Some New Jersey Republicans are against Trumpcare

Two New Jersey Republican in Congress are expected to vote against the American Health Care Act, either due to political objections or because it would leave too many residents in their districts with financial hardship or without the insurance coverage they now receive.

U.S. Rep. Frank LoBiondo, R-2nd, has campaigned on the same ‘repeal and replace’ rhetoric other Republicans use to assail the Affordable Care Act, commonly known as ‘Obamacare’ but now with a majority in Congress and control in the White House it is clear the GOP has nothing to better serves the millions of Americans who cannot obtain affordable health insurance in a free market.

Congressman Leonard Lance (R, NJ-07) is also said to be opposed to the Republican health care package, but he did not express concern about the 22,000 constituents who would lose coverage or the his district’s loss of $124 million in federal funding a year.

“I do not want to vote on a bill that has no chance of passing over in the Senate,” Lance said.

By contrast, LoBiondo said, “Simply put, this bill does not meet the standards of what was promised; it is not as good as or better than what we currently have.”

“It is clear Obamacare is failing. From the collapse of its public exchanges to double and triple-digit premium increases, affordability that was promised in the Affordable Care Act never materialized,” said LoBiondo. “Rather, individuals were mandated to buy insurance or face a penalty; businesses reduced workers’ hours; new taxes on wheelchairs and crutches were instituted; and the promise of being able to retain your doctor was not kept.”
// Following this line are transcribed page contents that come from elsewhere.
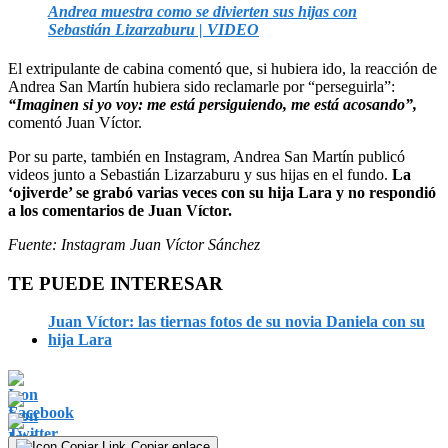
Andrea muestra como se divierten sus hijas con
Sebastián Lizarzaburu | VIDEO
El extripulante de cabina comentó que, si hubiera ido, la reacción de
Andrea San Martín hubiera sido reclamarle por “perseguirla”:
“Imaginen si yo voy: me está persiguiendo, me está acosando”,
comentó Juan Víctor.
Por su parte, también en Instagram, Andrea San Martín publicó
videos junto a Sebastián Lizarzaburu y sus hijas en el fundo.
La
‘ojiverde’ se grabó varias veces con su hija Lara y no respondió
a los comentarios de Juan Víctor.
Fuente: Instagram Juan Víctor Sánchez
TE PUEDE INTERESAR
Juan Víctor: las tiernas fotos de su novia Daniela con su
hija Lara
Copiar enlace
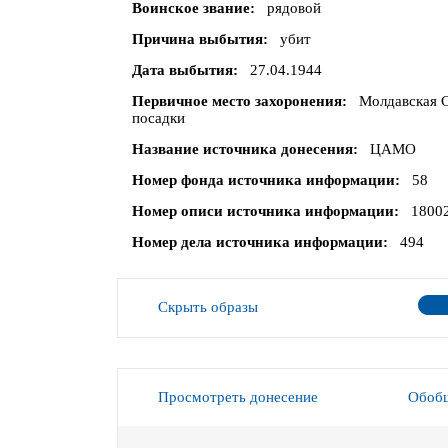
Воинское звание
рядовой
Причина выбытия
убит
Дата выбытия
27.04.1944
Первичное место захоронения
Молдавская С
посадки
Название источника донесения
ЦАМО
Номер фонда источника информации
58
Номер описи источника информации
1800
Номер дела источника информации
494
Скрыть образы
Просмотреть донесение
Обобщ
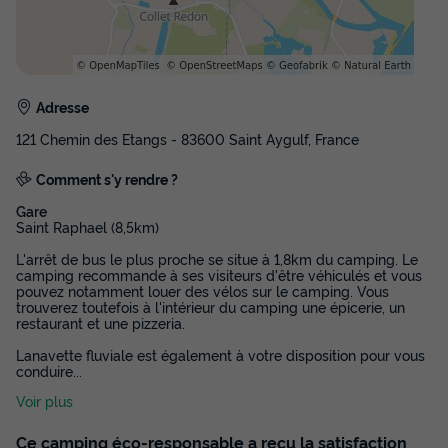
TV
Annulation gratuite
Surface
Adultes
Chambres
Salle de bain
33m²
4
2
1
Adresse
121 Chemin des Etangs - 83600 Saint Aygulf, France
Terrasse semi-couverte
Animaux autorisés *
Cafetière
Congélateur
Réfrigérateur
+ 4
Comment s'y rendre ?
Gare
Saint Raphael (8,5km)
MOBILHOME 4 personnes - Cottage Provence 3 Pièces 4
L'arrêt de bus le plus proche se situe à 1,8km du camping. Le
Personnes Climatisé + TV
camping recommande à ses visiteurs d'être véhiculés et vous
du
11/10/2026
au
18/10/2026
pouvez notamment louer des vélos sur le camping. Vous
Modifier les dates
trouverez toutefois à l'intérieur du camping une épicerie, un
restaurant et une pizzeria.
Meilleur prix pour 7 nuits
Lanavette fluviale est également à votre disposition pour vous
552,31 €
-35%
conduire
...
359 €
d'économie
Voir plus
Prix de comparaison
Voir les disponibilités
Ce camping éco-responsable a reçu la satisfaction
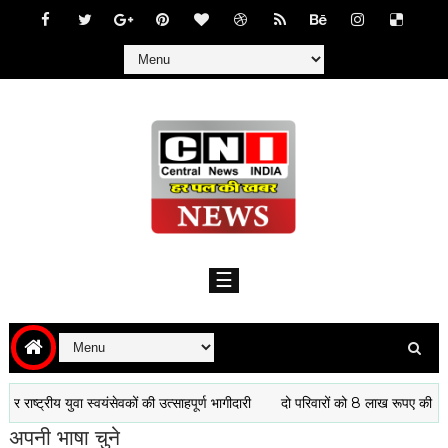
w
w
w
.
c
e
n
☰
t
r
a
l
n
e
 स्वयंसेवकों की उत्साहपूर्ण भागीदारी
दो परिवारों को 8 लाख रूपए की आर्थिक सहायता मं
w
s
अपनी भाषा चुने
-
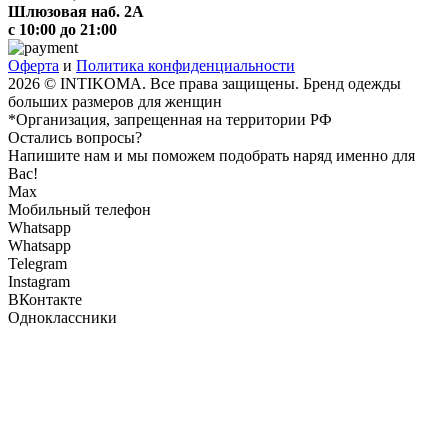
Шлюзовая наб. 2А
с 10:00 до 21:00
Оферта
и
Политика конфиденциальности
2026 © INTIKOMA. Все права защищены. Бренд одежды
больших размеров для женщин
*Организация, запрещенная на территории РФ
Остались вопросы?
Напишите нам и мы поможем подобрать наряд именно для
Вас!
Max
Мобильный телефон
Whatsapp
Whatsapp
Telegram
Instagram
ВКонтакте
Одноклассники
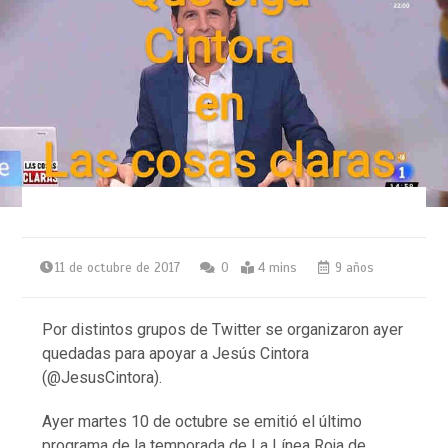
11 de octubre de 2017
0
4 mins
9 años
Por distintos grupos de Twitter se organizaron ayer
quedadas para apoyar a Jesús Cintora
(@JesusCintora).
Ayer martes 10 de octubre se emitió el último
programa de la temporada de La Línea Roja de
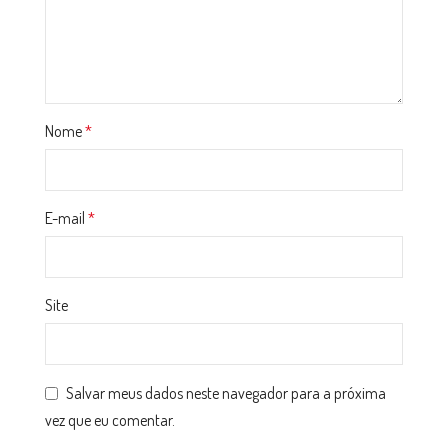
Nome
*
E-mail
*
Site
Salvar meus dados neste navegador para a próxima
vez que eu comentar.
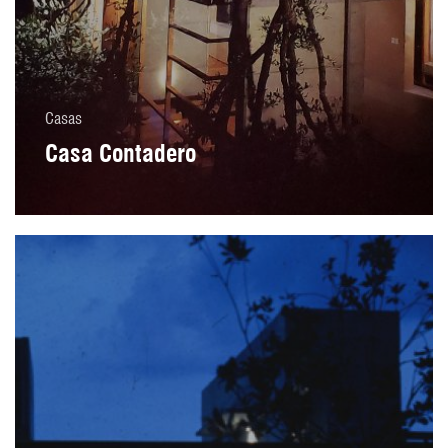
Casas
Casa Contadero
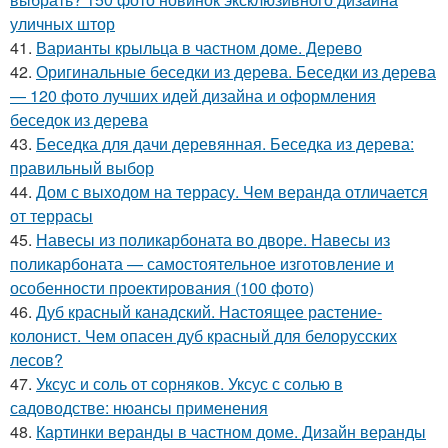
уличных штор
41.
Варианты крыльца в частном доме. Дерево
42.
Оригинальные беседки из дерева. Беседки из дерева
— 120 фото лучших идей дизайна и оформления
беседок из дерева
43.
Беседка для дачи деревянная. Беседка из дерева:
правильный выбор
44.
Дом с выходом на террасу. Чем веранда отличается
от террасы
45.
Навесы из поликарбоната во дворе. Навесы из
поликарбоната — самостоятельное изготовление и
особенности проектирования (100 фото)
46.
Дуб красный канадский. Настоящее растение-
колонист. Чем опасен дуб красный для белорусских
лесов?
47.
Уксус и соль от сорняков. Уксус с солью в
садоводстве: нюансы применения
48.
Картинки веранды в частном доме. Дизайн веранды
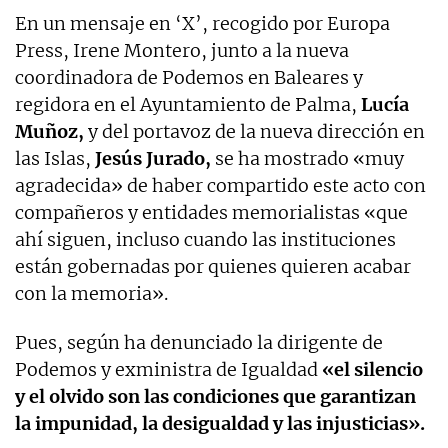
En un mensaje en ‘X’, recogido por Europa
Press, Irene Montero, junto a la nueva
coordinadora de Podemos en Baleares y
regidora en el Ayuntamiento de Palma,
Lucía
Muñoz,
y del portavoz de la nueva dirección en
las Islas,
Jesús Jurado,
se ha mostrado «muy
agradecida» de haber compartido este acto con
compañeros y entidades memorialistas «que
ahí siguen, incluso cuando las instituciones
están gobernadas por quienes quieren acabar
con la memoria».
Pues, según ha denunciado la dirigente de
Podemos y exministra de Igualdad
«el silencio
y el olvido son las condiciones que garantizan
la impunidad, la desigualdad y las injusticias».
“Not a day goes by that I do not hear about Obamacare’s devastating impact on individuals and small businesses in South Jersey,” said LoBiondo. “I have also met with constituents concerned how proposed changes would affect coverage for their children, providing care for elderly parents, or continuing their cancer and diabetes treatments. Congress deals with a lot of issues, but nothing is as deeply personal to every American as healthcare.”

Drew Altman, of the Kaiser Family Foundation, said deductibles would rise under the GOP health care plan. Altman explained that people with modest means and limited tax credits,will mostly buy health plans with lower premiumsand high deductibles because genuinely good coverage is expensive.
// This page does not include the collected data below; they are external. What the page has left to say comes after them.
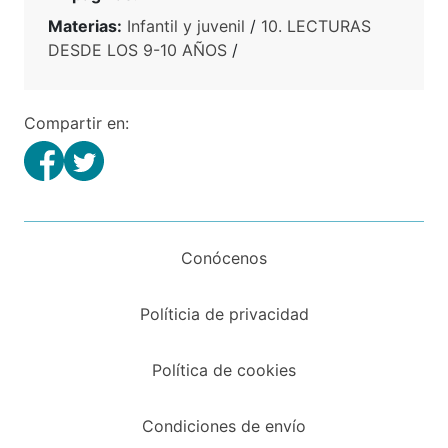
Materias:
Infantil y juvenil
/
10. LECTURAS
DESDE LOS 9-10 AÑOS
/
Compartir en:
Conócenos
Políticia de privacidad
Política de cookies
Condiciones de envío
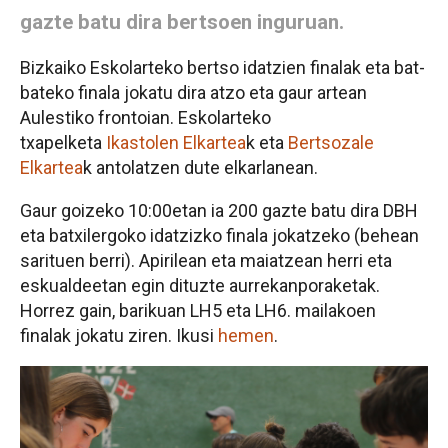
gazte batu dira bertsoen inguruan.
Bizkaiko Eskolarteko bertso idatzien finalak eta bat-
bateko finala jokatu dira atzo eta gaur artean
Aulestiko frontoian. Eskolarteko
txapelketa
Ikastolen Elkartea
k eta
Bertsozale
Elkartea
k antolatzen dute elkarlanean.
Gaur goizeko 10:00etan ia 200 gazte batu dira DBH
eta batxilergoko idatzizko finala jokatzeko (behean
sarituen berri). Apirilean eta maiatzean herri eta
eskualdeetan egin dituzte aurrekanporaketak.
Horrez gain, barikuan LH5 eta LH6. mailakoen
finalak jokatu ziren. Ikusi
hemen
.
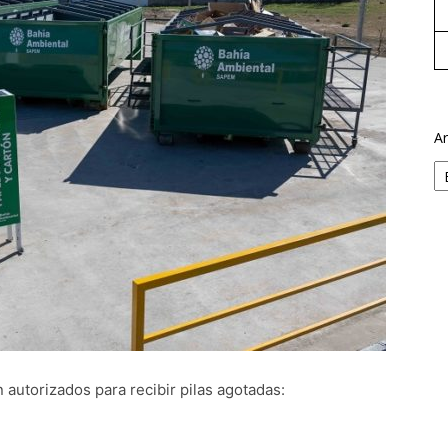
Ar
autorizados para recibir pilas agotadas:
“My prior votes to repeal all or parts of Obamacare underscore what I have long argued – we need a better health care system,” said LoBiondo. “Regrettably, the current health care proposal is not better for South Jersey.”

“Under the current proposal, many South Jersey residents would be left with financial hardship or without the coverage they now receive. Our seniors on Medicare already struggle to make each dollar stretch. Three South Jersey counties have more than 30 percent of their residents receiving Medicaid assistance. Medical professionals – our hospitals, doctors, nurses – are opposed.

“I appreciate Vice President Pence, Speaker Ryan and the House Republican leadership for considering these serious concerns during our recent meetings on this proposal. Unfortunately, the changes outlined do not go far enough to address key and vital issues I have on the bill’s impact on residents and businesses in South Jersey.  Accordingly, I will vote no on this health care plan.”

LoBiondo’s resistance could come at a price.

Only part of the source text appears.